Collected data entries
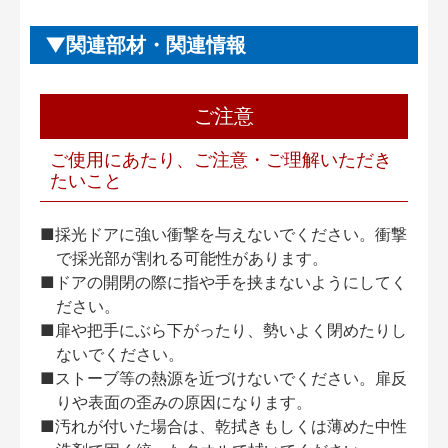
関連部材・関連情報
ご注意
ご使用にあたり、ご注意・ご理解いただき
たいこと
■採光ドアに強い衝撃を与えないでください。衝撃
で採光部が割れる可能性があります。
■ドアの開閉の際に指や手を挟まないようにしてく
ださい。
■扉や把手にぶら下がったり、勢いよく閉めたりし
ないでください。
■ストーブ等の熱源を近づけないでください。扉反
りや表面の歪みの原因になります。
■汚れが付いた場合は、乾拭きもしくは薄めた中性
--
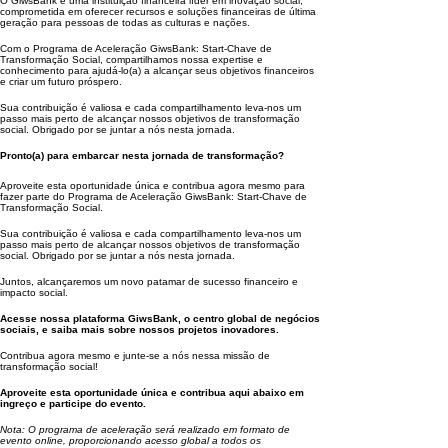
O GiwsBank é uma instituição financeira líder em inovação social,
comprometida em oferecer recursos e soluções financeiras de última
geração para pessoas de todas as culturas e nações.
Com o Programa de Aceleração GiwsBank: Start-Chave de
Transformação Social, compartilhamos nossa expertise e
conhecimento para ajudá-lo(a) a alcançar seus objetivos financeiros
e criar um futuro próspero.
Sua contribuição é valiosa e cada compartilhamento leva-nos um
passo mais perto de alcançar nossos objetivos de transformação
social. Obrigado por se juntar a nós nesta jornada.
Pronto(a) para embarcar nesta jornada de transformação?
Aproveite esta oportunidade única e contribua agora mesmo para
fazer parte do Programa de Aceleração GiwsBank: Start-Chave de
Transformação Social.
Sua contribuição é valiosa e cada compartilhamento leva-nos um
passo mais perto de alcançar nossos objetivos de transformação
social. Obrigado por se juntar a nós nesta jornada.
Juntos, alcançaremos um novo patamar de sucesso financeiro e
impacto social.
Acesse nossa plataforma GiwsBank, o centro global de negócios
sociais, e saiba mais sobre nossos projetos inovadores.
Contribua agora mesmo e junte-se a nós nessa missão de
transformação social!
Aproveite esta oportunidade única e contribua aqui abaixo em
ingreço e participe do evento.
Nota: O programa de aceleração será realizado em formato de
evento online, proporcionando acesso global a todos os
==
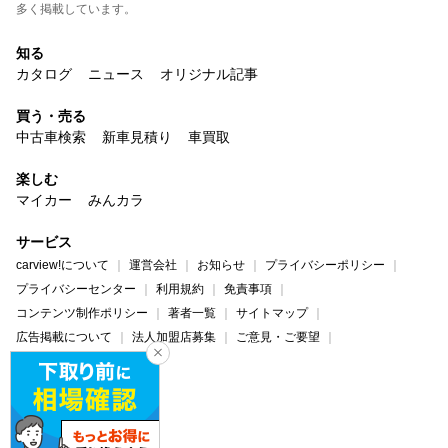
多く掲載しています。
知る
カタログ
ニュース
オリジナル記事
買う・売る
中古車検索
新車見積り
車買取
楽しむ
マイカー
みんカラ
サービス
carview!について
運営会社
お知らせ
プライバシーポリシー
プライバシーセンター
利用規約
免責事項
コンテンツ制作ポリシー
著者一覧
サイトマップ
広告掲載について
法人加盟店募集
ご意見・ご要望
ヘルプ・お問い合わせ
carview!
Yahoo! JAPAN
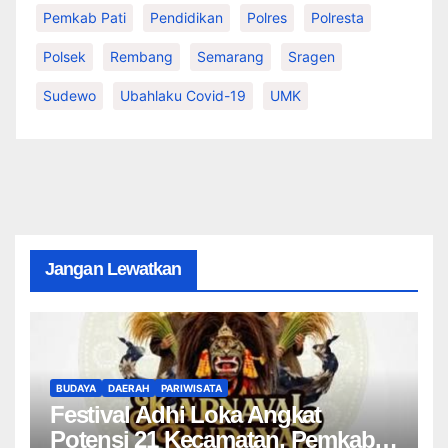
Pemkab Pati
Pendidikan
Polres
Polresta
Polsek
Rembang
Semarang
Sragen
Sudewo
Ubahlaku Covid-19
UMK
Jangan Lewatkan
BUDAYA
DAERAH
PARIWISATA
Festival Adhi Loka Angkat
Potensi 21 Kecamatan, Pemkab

- [Problem]: Only those lines of the entries above that run from the line containing "impacto social." to the line containing "evento online, proporcionando", both included, should be transcribed exactly.

- [Exercise solution]:
impacto social.
Acesse nossa plataforma GiwsBank, o centro global de negócios
sociais, e saiba mais sobre nossos projetos inovadores.
Contribua agora mesmo e junte-se a nós nessa missão de
transformação social!
Aproveite esta oportunidade única e contribua aqui abaixo em
ingreço e participe do evento.
Nota: O programa de aceleração será realizado em formato de
evento online, proporcionando acesso global a todos os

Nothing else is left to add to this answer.